Google recently announced changes to how the website manages hotel booking links, including eliminating listing fees for hotels, online travel agencies and other booking sites.
The search engine has added an organic list that allows travel companies to get visibility for free, provides more extensive booking options and potentially makes Google a more competitive player in the metasearch space.
Travelers can search Google for accommodations in a specific destination and then click on a particular hotel, where there will now be two organic results in addition to up to four ad slots. The website previously only showed paid hotel booking links ranked by an advertiser bidding model.
When travelers click on the “prices” tab, it will display up to four ads, plus an unlimited number of organic, free booking links from eligible partners. Google says any hotel or travel company is eligible to participate via its Hotel Center account.
To ensure the pricing information on the organic results is accurate, Google utilizes a similar combination of technological and operational solutions it used for several years to ensure rates displayed in paid ads are valid.

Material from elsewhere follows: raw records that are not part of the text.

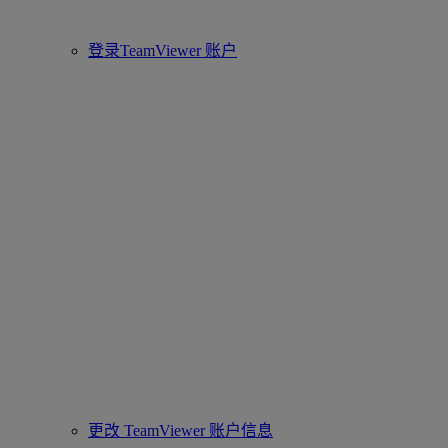
登录TeamViewer 账户
更改 TeamViewer 账户信息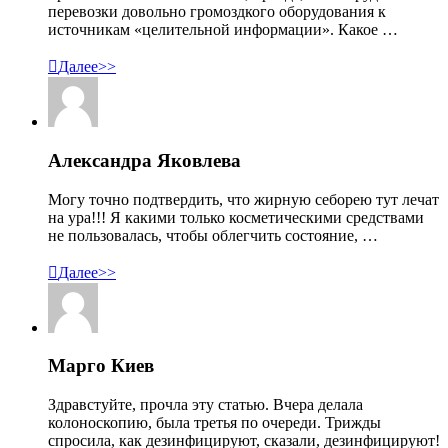
перевозки довольно громоздкого оборудования к
источникам «целительной информации». Какое …

Далее>>
Александра Яковлева
Могу точно подтвердить, что жирную себорею тут лечат
на ура!!! Я какими только косметическими средствами
не пользовалась, чтобы облегчить состояние, …

Далее>>
Марго Киев
Здравстуйте, прочла эту статью. Вчера делала
колоноскопию, была третья по очереди. Трижды
спросила, как дезинфицируют, сказали, дезинфицируют!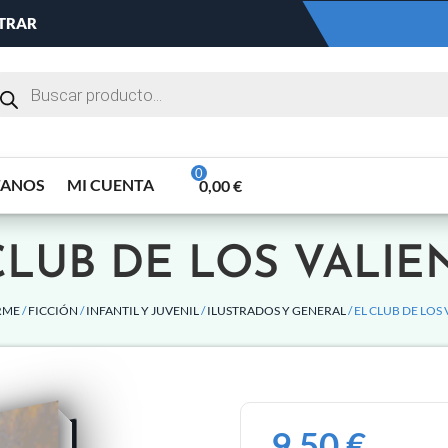
NTRAR
TANOS
MI CUENTA
0,00
€
CLUB DE LOS VALIE
RME
/
FICCIÓN
/
INFANTIL Y JUVENIL
/
ILUSTRADOS Y GENERAL
/ EL CLUB DE LOS
9,50
€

“There is a little more complexity to this given that when you have somebody who is paying for a product, an advertising product, there is an incentive to make sure that that data is correct,” Google vice president Richard Holden told PhocusWire .
“So you may hear some nervousness in the industry about ‘Is it harder to police this in an organic space?’” Holden continued. “I think that that’s valid. It is harder to police and this is what we’ve been spending time over the last couple of quarters working on this product to make sure we have the tools and processes in place to monitor that.”
Along with price accuracy, Google acknowledged that organic links would be ranked based on an algorithm that considers prices, click-through rates and landing page experience. The website said, “commercial relationships, advertising and payment to Google are not considered at all.”